=== What you need to do ===
Could you copy the records below exactly, leaving out any pictures?
** Opening Provided entries block **
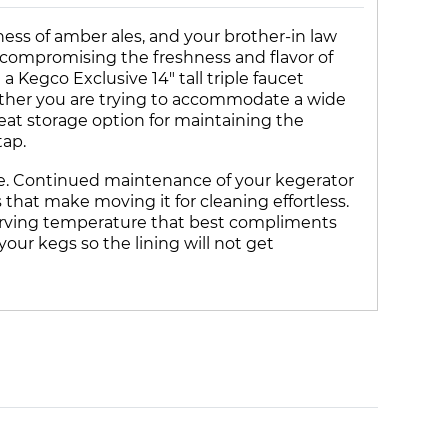
ness of amber ales, and your brother-in law
t compromising the freshness and flavor of
Kegco Exclusive 14" tall triple faucet
hether you are trying to accommodate a wide
reat storage option for maintaining the
tap.
able. Continued maintenance of your kegerator
 that make moving it for cleaning effortless.
serving temperature that best compliments
your kegs so the lining will not get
** Closing Provided entries block **
=== Written answer ===
ness of amber ales, and your brother-in law
t compromising the freshness and flavor of
Kegco Exclusive 14" tall triple faucet
hether you are trying to accommodate a wide
reat storage option for maintaining the
tap.
able. Continued maintenance of your kegerator
 that make moving it for cleaning effortless.
serving temperature that best compliments
your kegs so the lining will not get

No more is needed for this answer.